I would recommend meeting with your financial advisor at least once a year because a lot can happen in a year. With everything going on in the world, there are many changes happening and every person is impacted differently. Everyone will experience different financial scenarios, both good and bad, but having a financial advisor that you know and trust can help you navigate your money and set achievable financial goals.
For me, having that regular touchbase at least once a year with my financial advisor really gave me the confidence I needed to know that my financial plan is on track. For example, once I turned 19, I started my Tax-Free Savings Account. All the money I saved growing up—all my Christmas, Chinese New Year, and birthday money went into that account. This money was originally in a savings account and now I can navigate long-term investments with the savings. Meeting with my financial advisor helped make me aware of my options so I could allow my savings time to grow.
The right advisor makes a difference
The right advisor can make a difference; it starts with a conversation. It is important for me to take the time to understand my customers and develop a relationship with trust, confidence and transparency. You want an advisor that is willing to take the time to thoroughly understand what’s happening in your life, what your current financial picture is and your future goals rather than rush you into a home purchase or other investments you may not be ready for.
1. In the future if you request a change to the credit limits among your products or to add credit products, you may be asked to provided updated information and/or submit a new application depending on your current circumstances. Some mortgage solutions may not be eligible to be included as part of a Scotia Total Equity Plan. If you request an increase in your borrowing limit, a mortgage re-registration may be required. Some conditions may apply.
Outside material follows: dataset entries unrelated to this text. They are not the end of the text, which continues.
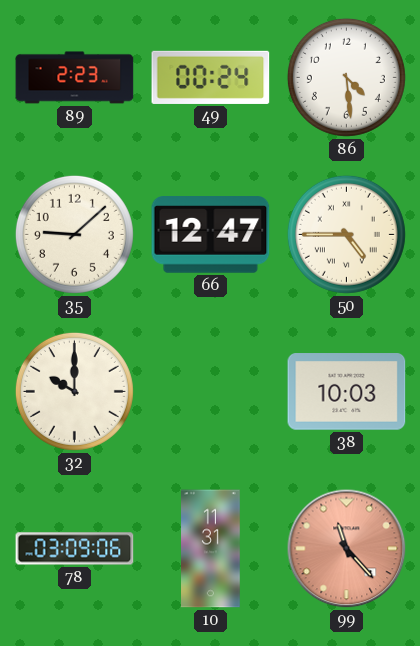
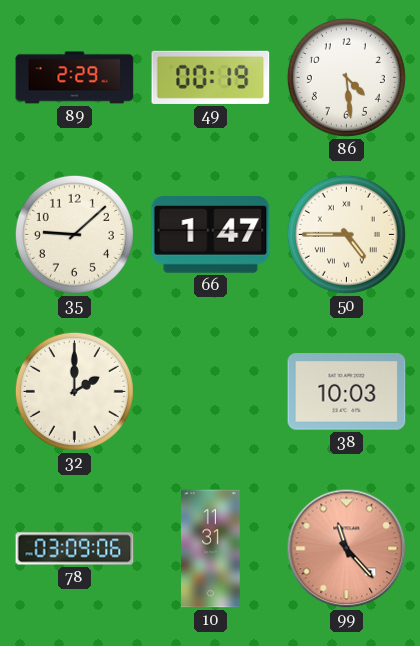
89: 2:23 -> 2:29
49: 00:24 -> 00:19
66: 12:47 -> 1:47
32: 10:00 -> 2:00
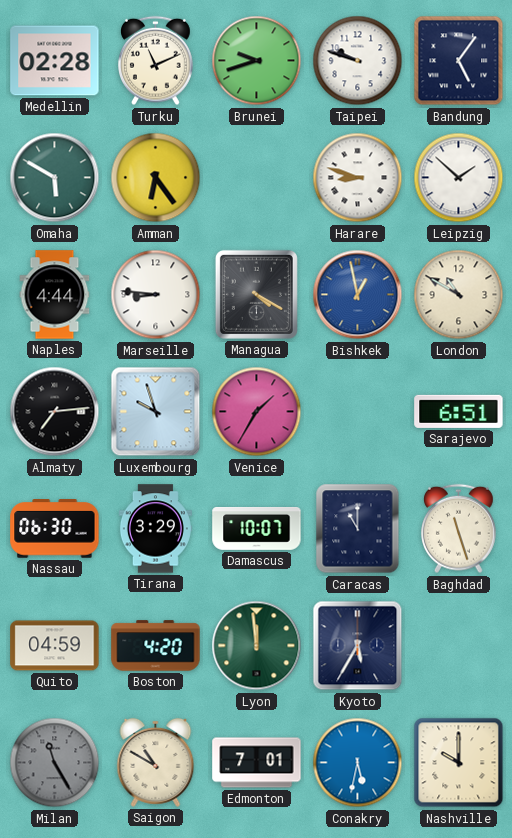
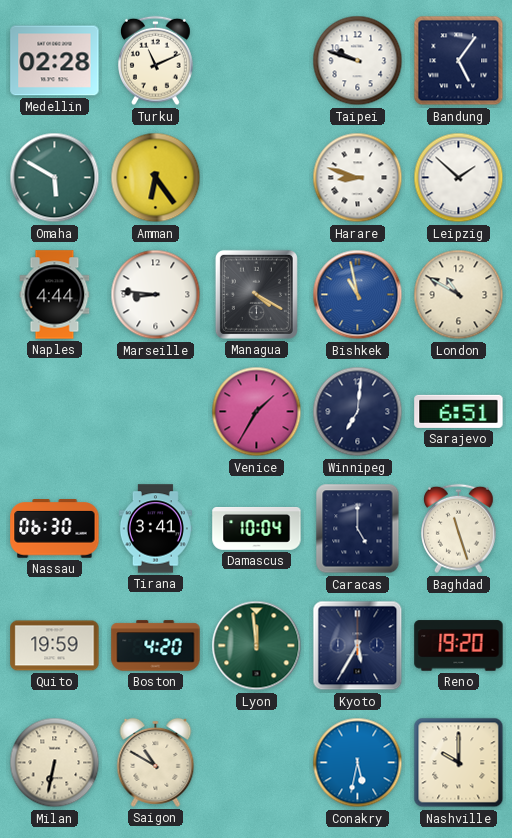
Brunei: 9:42 -> none
Bishkek: 12:58 -> 10:58
Almaty: 7:14 -> none
Luxembourg: 9:57 -> none
Winnipeg: none -> 7:01
Tirana: 3:29 -> 3:41
Damascus: 10:07 -> 10:04
Caracas: 11:00 -> 5:00
Quito: 04:59 -> 19:59
Reno: none -> 19:20
Milan: 11:25 -> 6:32
Milan dial: grey -> cream
Edmonton: 7:01 -> none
Legal Disclaimer: This article is provided for information purposes only. It is not to be relied upon as investment advice or guarantees about the future, nor should it be considered a recommendation to buy or sell. Information contained in this article, including information relating to interest rates, market conditions, tax rules, and other investment factors are subject to change without notice and The Bank of Nova Scotia is not responsible to update this information. All third party sources are believed to be accurate and reliable as of the date of publication and The Bank of Nova Scotia does not guarantee its accuracy or reliability. Readers should consult their own professional advisor for specific investment and/or tax advice tailored to their needs to ensure that individual circumstances are considered properly and action is taken based on the latest available information.